Israelis have always been told by government officials that Summer Time (DST – Daylight Savings Time) was necessary from March through September because it reduced road accidents when people drive home in the dark as well as energy costs. But other countries don’t see it that way.
The government used to set the dates for beginning and ending DST every year. Despite objections by religious Jews of various kinds – who opposed it because it supposedly interfered with the holding of morning prayers – the Knesset decided it would begin at the end of March and end at the end of October. Israeli sleep medicine specialists have not adopted an official position.

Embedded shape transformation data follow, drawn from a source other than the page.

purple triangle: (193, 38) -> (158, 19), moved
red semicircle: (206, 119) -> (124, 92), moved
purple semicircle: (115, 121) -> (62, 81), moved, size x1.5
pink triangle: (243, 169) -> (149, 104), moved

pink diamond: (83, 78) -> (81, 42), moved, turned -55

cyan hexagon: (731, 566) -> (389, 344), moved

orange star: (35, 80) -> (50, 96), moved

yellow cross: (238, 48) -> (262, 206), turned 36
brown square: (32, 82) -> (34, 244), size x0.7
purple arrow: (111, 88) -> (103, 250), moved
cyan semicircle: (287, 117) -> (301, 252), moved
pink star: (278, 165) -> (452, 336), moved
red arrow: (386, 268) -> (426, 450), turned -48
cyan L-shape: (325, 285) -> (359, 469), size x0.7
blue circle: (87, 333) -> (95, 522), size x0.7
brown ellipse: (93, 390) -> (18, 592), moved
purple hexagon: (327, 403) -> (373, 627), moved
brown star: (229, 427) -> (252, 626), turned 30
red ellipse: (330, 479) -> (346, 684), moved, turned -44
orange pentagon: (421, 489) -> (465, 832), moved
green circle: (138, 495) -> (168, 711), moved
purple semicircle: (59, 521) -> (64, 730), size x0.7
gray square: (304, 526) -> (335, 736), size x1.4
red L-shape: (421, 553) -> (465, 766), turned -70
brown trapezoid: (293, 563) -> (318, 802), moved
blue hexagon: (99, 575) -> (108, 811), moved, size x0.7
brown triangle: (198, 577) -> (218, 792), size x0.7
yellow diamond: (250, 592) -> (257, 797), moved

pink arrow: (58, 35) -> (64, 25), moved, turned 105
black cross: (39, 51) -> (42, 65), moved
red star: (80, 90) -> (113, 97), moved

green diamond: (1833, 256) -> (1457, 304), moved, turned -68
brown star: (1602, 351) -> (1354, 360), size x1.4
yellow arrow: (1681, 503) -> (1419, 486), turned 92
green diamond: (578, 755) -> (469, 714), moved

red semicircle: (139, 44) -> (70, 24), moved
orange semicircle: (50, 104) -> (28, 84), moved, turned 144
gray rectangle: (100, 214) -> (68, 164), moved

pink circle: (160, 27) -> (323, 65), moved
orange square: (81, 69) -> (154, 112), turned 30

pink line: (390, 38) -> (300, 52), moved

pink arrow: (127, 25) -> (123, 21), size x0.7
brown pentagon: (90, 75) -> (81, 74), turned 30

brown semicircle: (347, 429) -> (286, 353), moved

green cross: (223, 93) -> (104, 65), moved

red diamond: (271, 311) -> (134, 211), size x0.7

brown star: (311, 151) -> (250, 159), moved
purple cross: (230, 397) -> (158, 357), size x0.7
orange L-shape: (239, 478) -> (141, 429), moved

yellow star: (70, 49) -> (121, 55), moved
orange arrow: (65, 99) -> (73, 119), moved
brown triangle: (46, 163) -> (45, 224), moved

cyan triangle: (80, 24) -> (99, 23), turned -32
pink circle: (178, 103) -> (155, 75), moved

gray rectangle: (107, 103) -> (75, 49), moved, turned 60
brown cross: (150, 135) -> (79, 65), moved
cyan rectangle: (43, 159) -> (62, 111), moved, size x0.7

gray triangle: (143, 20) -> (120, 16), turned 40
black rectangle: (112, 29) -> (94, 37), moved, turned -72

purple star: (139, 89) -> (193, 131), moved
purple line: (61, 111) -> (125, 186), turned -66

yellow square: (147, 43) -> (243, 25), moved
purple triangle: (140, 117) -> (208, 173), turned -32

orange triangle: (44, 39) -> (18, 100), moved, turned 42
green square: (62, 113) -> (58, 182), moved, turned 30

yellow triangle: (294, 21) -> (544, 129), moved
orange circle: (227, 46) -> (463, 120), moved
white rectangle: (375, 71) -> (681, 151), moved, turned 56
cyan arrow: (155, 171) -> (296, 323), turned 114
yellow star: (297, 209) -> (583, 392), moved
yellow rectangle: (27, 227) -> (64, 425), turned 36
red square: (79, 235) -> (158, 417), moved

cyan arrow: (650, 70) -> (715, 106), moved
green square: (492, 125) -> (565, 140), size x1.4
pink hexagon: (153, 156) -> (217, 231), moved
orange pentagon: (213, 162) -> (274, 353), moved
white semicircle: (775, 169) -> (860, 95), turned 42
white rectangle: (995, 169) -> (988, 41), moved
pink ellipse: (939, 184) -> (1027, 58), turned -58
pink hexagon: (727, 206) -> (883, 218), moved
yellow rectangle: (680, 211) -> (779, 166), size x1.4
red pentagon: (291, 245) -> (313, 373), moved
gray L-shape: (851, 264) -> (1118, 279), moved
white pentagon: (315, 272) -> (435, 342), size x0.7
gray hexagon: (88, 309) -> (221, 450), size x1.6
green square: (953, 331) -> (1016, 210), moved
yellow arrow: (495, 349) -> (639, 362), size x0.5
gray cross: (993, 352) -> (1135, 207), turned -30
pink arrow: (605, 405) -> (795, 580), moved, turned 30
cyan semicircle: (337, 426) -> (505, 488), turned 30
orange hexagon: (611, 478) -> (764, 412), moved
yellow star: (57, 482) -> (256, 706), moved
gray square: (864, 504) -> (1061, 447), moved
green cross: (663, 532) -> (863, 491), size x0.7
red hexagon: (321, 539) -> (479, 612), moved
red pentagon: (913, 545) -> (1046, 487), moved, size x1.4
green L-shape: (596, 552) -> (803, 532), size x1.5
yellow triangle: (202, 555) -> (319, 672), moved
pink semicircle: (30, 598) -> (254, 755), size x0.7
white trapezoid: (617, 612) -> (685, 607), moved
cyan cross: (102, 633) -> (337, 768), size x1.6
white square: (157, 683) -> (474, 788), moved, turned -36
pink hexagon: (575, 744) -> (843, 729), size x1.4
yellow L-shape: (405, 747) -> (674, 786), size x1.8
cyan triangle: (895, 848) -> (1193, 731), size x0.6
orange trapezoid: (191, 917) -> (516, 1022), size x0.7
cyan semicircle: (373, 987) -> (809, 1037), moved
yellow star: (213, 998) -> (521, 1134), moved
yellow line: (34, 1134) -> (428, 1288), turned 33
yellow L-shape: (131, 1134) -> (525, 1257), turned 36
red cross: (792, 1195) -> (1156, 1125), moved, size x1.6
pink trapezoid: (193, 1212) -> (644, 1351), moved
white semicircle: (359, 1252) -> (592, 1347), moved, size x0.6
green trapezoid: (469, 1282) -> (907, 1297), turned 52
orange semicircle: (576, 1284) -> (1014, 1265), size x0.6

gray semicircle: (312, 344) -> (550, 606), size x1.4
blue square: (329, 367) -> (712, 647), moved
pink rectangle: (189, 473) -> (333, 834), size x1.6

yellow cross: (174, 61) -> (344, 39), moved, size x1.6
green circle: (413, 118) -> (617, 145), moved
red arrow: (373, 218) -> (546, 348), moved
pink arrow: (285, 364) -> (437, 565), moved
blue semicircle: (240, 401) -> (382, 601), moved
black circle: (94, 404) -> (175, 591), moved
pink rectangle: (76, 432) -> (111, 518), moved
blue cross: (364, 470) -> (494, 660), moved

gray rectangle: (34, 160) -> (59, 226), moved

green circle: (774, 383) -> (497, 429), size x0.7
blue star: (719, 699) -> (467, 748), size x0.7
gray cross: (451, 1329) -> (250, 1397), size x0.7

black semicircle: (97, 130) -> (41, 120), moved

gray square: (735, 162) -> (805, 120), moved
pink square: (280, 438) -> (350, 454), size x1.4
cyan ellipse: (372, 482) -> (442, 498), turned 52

The Sleep Research Society – established in Chicago in 1961 and now boasting 1,200 experts in sleep medicine and a peer-reviewed journal called Sleep – insists that DST should be abolished completely, leaving standard time all year round. With the annual change to standard time that occurred on Sunday, the SRS issued a new position statement that was published online last week as an advance article in Sleep.
More than 140 countries have used DST at some point, but about half of them have since abolished it.
What is wrong with Daylight Savings Time?
The statement insists that DST causes acute sleep loss and chronic misalignment of people’s biological clock, as “the timing of natural light becomes desynchronized from normal physiological processes, resulting in dysregulation of melatonin and cortisol,” it declared. “Disruption of these hormones contributes to stress, altered metabolism and inflammation. This circadian misalignment would occur year-round if daylight saving time were to become permanent.”
From a health standpoint, the bulk of evidence supports abolishing our current spring transition to Daylight Savings Time and adopting permanent standard time,” said position statement author Prof. Beth Malow, a neurologist, pediatrician and director of the Vanderbilt University Medical Center Sleep Division in Nashville, Tennessee. “Daylight Saving Time is associated with increased risks of sleep loss, circadian misalignment and adverse health consequences.”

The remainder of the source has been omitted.